Your result should be every line of the records below that contains the word "Patna".

:: Available records ::

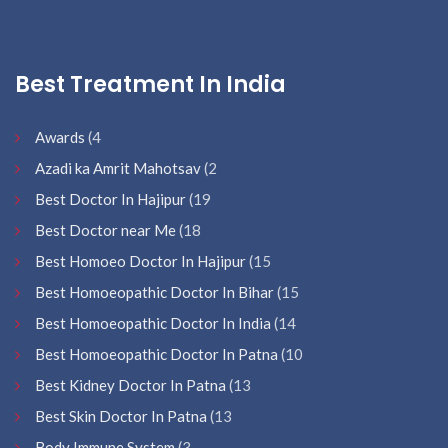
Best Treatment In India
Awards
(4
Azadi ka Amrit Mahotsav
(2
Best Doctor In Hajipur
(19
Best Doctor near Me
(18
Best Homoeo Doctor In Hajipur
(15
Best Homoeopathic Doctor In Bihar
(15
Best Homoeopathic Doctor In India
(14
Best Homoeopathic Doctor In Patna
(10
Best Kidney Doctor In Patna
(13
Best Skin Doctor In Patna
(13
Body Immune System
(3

:::

> _Answer box_:
Best Homoeopathic Doctor In Patna
Best Kidney Doctor In Patna
Best Skin Doctor In Patna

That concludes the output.